WORK TO BE COMPLETED:
Which lines of the entries below contain the string "рассылку"? Copy each one.

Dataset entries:
↓↓↓
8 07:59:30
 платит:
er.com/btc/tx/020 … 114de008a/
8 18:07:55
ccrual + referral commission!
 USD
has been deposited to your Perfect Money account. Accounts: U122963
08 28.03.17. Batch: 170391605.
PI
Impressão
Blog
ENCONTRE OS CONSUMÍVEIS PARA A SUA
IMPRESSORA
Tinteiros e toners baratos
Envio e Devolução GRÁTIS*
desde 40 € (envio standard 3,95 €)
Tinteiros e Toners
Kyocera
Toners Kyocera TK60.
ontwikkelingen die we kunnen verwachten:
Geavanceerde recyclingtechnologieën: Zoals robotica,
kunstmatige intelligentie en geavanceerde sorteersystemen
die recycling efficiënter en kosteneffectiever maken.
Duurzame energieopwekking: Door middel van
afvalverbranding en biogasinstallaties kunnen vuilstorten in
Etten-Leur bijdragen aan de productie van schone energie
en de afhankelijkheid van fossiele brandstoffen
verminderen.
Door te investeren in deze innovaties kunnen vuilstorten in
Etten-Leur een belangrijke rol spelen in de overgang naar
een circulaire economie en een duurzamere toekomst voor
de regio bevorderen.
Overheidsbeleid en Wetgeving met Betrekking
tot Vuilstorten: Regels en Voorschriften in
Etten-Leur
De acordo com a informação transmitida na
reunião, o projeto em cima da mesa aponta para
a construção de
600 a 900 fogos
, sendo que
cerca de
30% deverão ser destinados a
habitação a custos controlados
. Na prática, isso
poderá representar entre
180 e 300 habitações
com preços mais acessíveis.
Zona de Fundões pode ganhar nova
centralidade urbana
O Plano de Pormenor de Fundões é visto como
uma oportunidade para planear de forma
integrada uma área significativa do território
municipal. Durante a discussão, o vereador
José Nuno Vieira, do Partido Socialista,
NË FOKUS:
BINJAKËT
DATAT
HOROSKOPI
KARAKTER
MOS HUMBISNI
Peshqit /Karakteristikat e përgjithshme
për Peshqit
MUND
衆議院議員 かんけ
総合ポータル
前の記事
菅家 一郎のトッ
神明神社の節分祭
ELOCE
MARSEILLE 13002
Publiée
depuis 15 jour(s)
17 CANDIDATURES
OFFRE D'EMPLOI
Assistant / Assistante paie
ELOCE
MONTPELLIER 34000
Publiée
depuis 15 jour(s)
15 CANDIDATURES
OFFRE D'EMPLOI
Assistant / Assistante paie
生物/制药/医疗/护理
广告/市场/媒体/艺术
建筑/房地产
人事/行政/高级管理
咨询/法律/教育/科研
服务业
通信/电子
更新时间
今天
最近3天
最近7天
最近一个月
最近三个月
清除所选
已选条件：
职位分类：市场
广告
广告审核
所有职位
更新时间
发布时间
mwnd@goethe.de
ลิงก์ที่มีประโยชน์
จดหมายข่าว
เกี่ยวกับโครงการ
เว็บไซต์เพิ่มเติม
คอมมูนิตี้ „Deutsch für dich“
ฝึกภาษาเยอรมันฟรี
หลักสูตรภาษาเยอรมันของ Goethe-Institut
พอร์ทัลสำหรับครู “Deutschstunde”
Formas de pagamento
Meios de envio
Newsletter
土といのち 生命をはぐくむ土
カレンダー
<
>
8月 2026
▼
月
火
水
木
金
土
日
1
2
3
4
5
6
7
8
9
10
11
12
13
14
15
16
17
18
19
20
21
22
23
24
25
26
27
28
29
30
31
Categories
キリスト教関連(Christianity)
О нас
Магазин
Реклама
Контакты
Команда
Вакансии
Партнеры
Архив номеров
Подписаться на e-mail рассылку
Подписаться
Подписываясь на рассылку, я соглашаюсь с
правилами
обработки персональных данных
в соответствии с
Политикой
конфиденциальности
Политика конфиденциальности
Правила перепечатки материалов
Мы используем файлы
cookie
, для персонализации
↑↑↑
SOLUTION TO THE PROBLEM:
Подписаться на e-mail рассылку
Подписываясь на рассылку, я соглашаюсь с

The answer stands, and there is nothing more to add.